Dealing with Guilt as a Christian

guilt_carry-manEveryone has sinned, and one of the results of sin is guilt. We can be thankful  for guilty feelings because they drive us to seek forgiveness. The moment a  person turns from sin to Jesus Christ in faith, his sin is forgiven. Repentance  is part of the faith that leads to salvation (Matthew 3:24:17; Acts 3:19).

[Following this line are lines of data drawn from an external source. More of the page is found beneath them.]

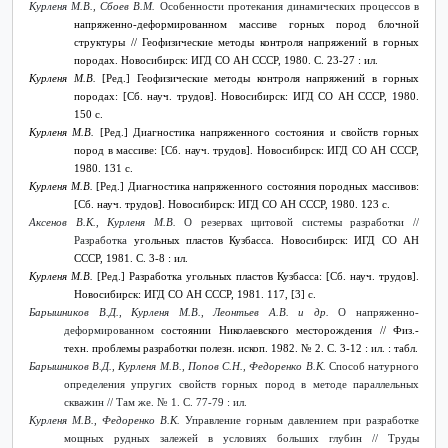
Курленя М.В., Сбоев В.М.
Особенности протекания динамических процессов в
напряженно-деформированном массиве горных пород блочной
структуры // Геофизические методы контроля
напряжений в горных
породах. Новосибирск: ИГД СО АН СССР, 1980. С. 23-27 : ил.
Курленя М.В.
[Ред.] Геофизические методы контроля напряжений в горных
породах: [Сб. науч. трудов]. Новосибирск: ИГД СО АН СССР, 1980.
150 с.
Курленя М.В.
[Ред.] Диагностика напряженного состояния и свойств горных
пород в массиве: [Сб. науч. трудов]. Новосибирск: ИГД СО АН СССР,
1980. 131 с.
Курленя М.В.
[Ред.] Диагностика напряженного состояния породных массивов:
[Сб. науч. трудов]. Новосибирск: ИГД СО АН СССР, 1980. 123 с.
Аксенов В.К., Курленя М.В.
О резервах щитовой системы разработки //
Разработка
угольных пластов Кузбасса. Новосибирск: ИГД СО АН
СССР, 1981. С. 3-8 : ил.
Курленя М.В.
[Ред.] Разработка угольных пластов Кузбасса: [Сб. науч. трудов].
Новосибирск: ИГД СО АН СССР, 1981. 117, [3] с.
Барышников В.Д., Курленя М.В., Леонтьев А.В. и др.
О напряженно-
деформированном
состоянии Николаевского месторождения
// Физ.-
техн. проблемы разработки полезн. ископ. 1982. № 2. С. 3-12 : ил. : табл.
Барышников В.Д., Курленя М.В., Попов С.Н., Федоренко В.К.
Способ натурного
определения упругих свойств горных пород в методе параллельных
скважин // Там же. № 1. С. 77-79 : ил.
Курленя М.В., Федоренко В.К.
Управление горным давлением при разработке
мощных рудных залежей в условиях больших глубин // Труды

In Christ, even the most heinous  sins are blotted out (see 1  Corinthians 6:9-11 for a list of unrighteous acts that can be forgiven).  Salvation is by grace, and grace forgives. After a person is saved, he will  still sin, and when he does, God still promises forgiveness. “But if anybody  does sin, we have one who speaks to the Father in our defense—Jesus Christ, the  Righteous One” (1 John 2:1).

Freedom from sin, however, does not always mean freedom from guilty  feelings. Even when our sins are forgiven, we still remember them. Also, we have  a spiritual enemy, called “the accuser of our brothers” (Revelation 12:10) who  relentlessly reminds us of our failures, faults, and sins. When a Christian  experiences feelings of guilt, he or she should do the following things:

1) Confess all known, previously un-confessed sin. In some cases, feelings of  guilt are appropriate because confession is needed. Many times, we feel guilty  because we are guilty! (See David’s description of guilt and its solution in Psalm 32:3-5.)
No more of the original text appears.